Source records |
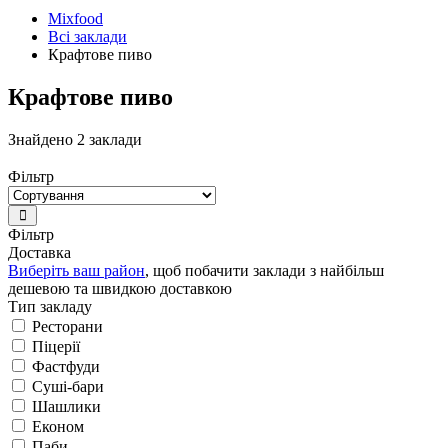
Mixfood
Всі заклади
Крафтове пиво
Крафтове пиво
Знайдено 2 заклади
Фільтр
Фільтр
Доставка
Виберіть ваш район
, щоб побачити заклади з найбільш
дешевою та швидкою доставкою
Тип закладу
Ресторани
Піцерії
Фастфуди
Суші-бари
Шашлики
Економ
Паби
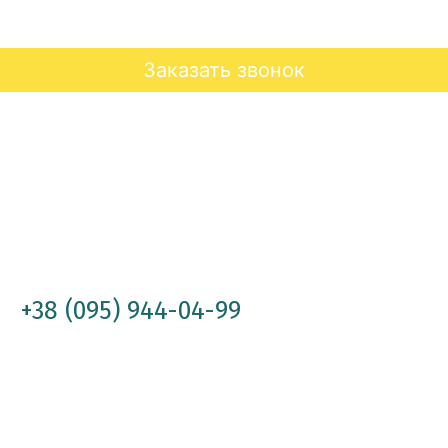
Заказать звонок
+38 (095) 944-04-99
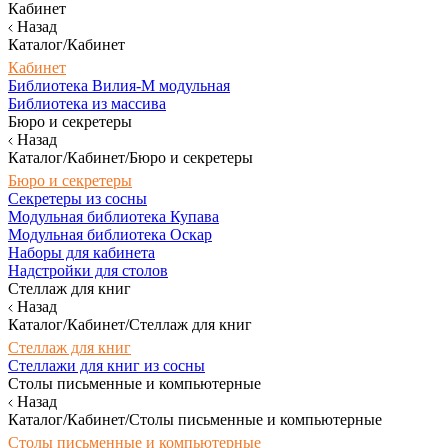
Кабинет
Назад
Каталог/Кабинет
Кабинет
Библиотека Вилия-М модульная
Библиотека из массива
Бюро и секретеры
Назад
Каталог/Кабинет/Бюро и секретеры
Бюро и секретеры
Секретеры из сосны
Модульная библиотека Купава
Модульная библиотека Оскар
Наборы для кабинета
Надстройки для столов
Стеллаж для книг
Назад
Каталог/Кабинет/Стеллаж для книг
Стеллаж для книг
Стеллажи для книг из сосны
Столы письменные и компьютерные
Назад
Каталог/Кабинет/Столы письменные и компьютерные
Столы письменные и компьютерные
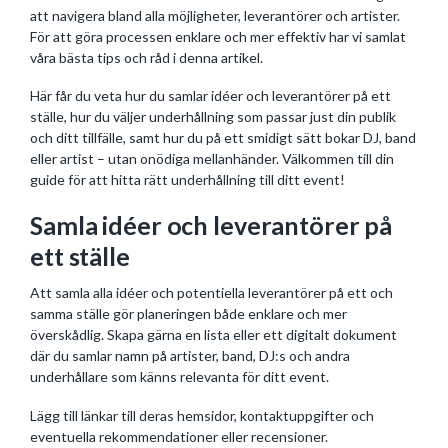
att navigera bland alla möjligheter, leverantörer och artister.
För att göra processen enklare och mer effektiv har vi samlat
våra bästa tips och råd i denna artikel.
Här får du veta hur du samlar idéer och leverantörer på ett
ställe, hur du väljer underhållning som passar just din publik
och ditt tillfälle, samt hur du på ett smidigt sätt bokar DJ, band
eller artist – utan onödiga mellanhänder. Välkommen till din
guide för att hitta rätt underhållning till ditt event!
Samla idéer och leverantörer på
ett ställe
Att samla alla idéer och potentiella leverantörer på ett och
samma ställe gör planeringen både enklare och mer
överskådlig. Skapa gärna en lista eller ett digitalt dokument
där du samlar namn på artister, band, DJ:s och andra
underhållare som känns relevanta för ditt event.
Lägg till länkar till deras hemsidor, kontaktuppgifter och
eventuella rekommendationer eller recensioner.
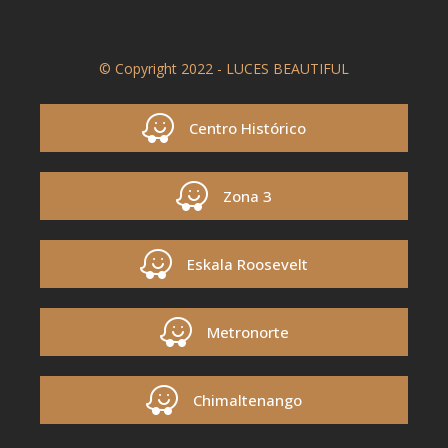
© Copyright 2022 - LUCES BEAUTIFUL
Centro Histórico
Zona 3
Eskala Roosevelt
Metronorte
Chimaltenango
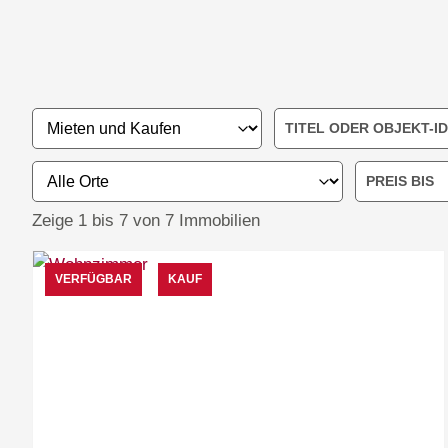
Zeige 1 bis 7 von 7 Immobilien
VERFÜGBAR
KAUF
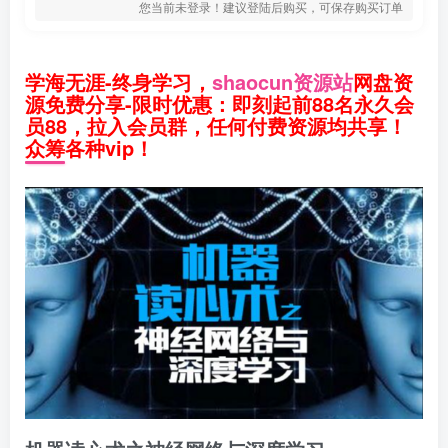
您当前未登录！建议登陆后购买，可保存购买订单
学海无涯-终身学习，
shaocun资源站
网盘资
源免费分享-限时优惠：即刻起前88名永久会
员88，拉入会员群，任何付费资源均共享！
众筹各种vip！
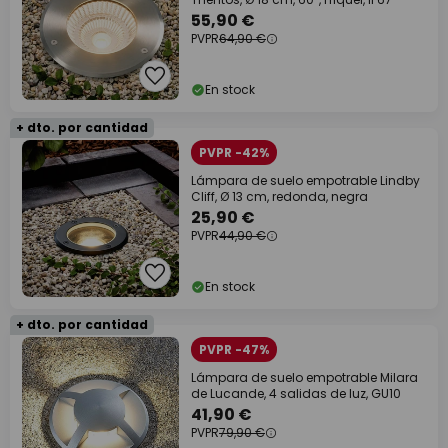
55,90 €
PVPR
64,90 €
En stock
+ dto. por cantidad
PVPR -42%
Lámpara de suelo empotrable Lindby
Cliff, Ø 13 cm, redonda, negra
25,90 €
PVPR
44,90 €
En stock
+ dto. por cantidad
PVPR -47%
Lámpara de suelo empotrable Milara
de Lucande, 4 salidas de luz, GU10
41,90 €
PVPR
79,90 €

Aim of the exercise |
In the material above, repeat each entry exactly and omit every picture.

Result of the exercise |
Mixfood
Всі заклади
Крафтове пиво
Крафтове пиво
Знайдено 2 заклади
Фільтр
Фільтр
Доставка
Виберіть ваш район
, щоб побачити заклади з найбільш
дешевою та швидкою доставкою
Тип закладу
Ресторани
Піцерії
Фастфуди
Суші-бари
Шашлики
Економ
Паби
Заказать звонок
+38 (095) 944-04-99
Кабинет
Назад
Каталог/Кабинет
Кабинет
Библиотека Вилия-М модульная
Библиотека из массива
Бюро и секретеры
Назад
Каталог/Кабинет/Бюро и секретеры
Бюро и секретеры
Секретеры из сосны
Модульная библиотека Купава
Модульная библиотека Оскар
Наборы для кабинета
Надстройки для столов
Стеллаж для книг
Назад
Каталог/Кабинет/Стеллаж для книг
Стеллаж для книг
Стеллажи для книг из сосны
Столы письменные и компьютерные
Назад
Каталог/Кабинет/Столы письменные и компьютерные
Столы письменные и компьютерные
att navigera bland alla möjligheter, leverantörer och artister.
För att göra processen enklare och mer effektiv har vi samlat
våra bästa tips och råd i denna artikel.
Här får du veta hur du samlar idéer och leverantörer på ett
ställe, hur du väljer underhållning som passar just din publik
och ditt tillfälle, samt hur du på ett smidigt sätt bokar DJ, band
eller artist – utan onödiga mellanhänder. Välkommen till din
guide för att hitta rätt underhållning till ditt event!
Samla idéer och leverantörer på
ett ställe
Att samla alla idéer och potentiella leverantörer på ett och
samma ställe gör planeringen både enklare och mer
överskådlig. Skapa gärna en lista eller ett digitalt dokument
där du samlar namn på artister, band, DJ:s och andra
underhållare som känns relevanta för ditt event.
Lägg till länkar till deras hemsidor, kontaktuppgifter och
eventuella rekommendationer eller recensioner.
© Copyright 2022 - LUCES BEAUTIFUL
Centro Histórico
Zona 3
Eskala Roosevelt
Metronorte
Chimaltenango
Zeige 1 bis 7 von 7 Immobilien
VERFÜGBAR
KAUF
您当前未登录！建议登陆后购买，可保存购买订单
学海无涯-终身学习，
shaocun资源站
网盘资
源免费分享-限时优惠：即刻起前88名永久会
员88，拉入会员群，任何付费资源均共享！
众筹各种vip！
55,90 €
PVPR
64,90 €
En stock
+ dto. por cantidad
PVPR -42%
Lámpara de suelo empotrable Lindby
Cliff, Ø 13 cm, redonda, negra
25,90 €
PVPR
44,90 €
En stock
+ dto. por cantidad
PVPR -47%
Lámpara de suelo empotrable Milara
de Lucande, 4 salidas de luz, GU10
41,90 €
PVPR
79,90 €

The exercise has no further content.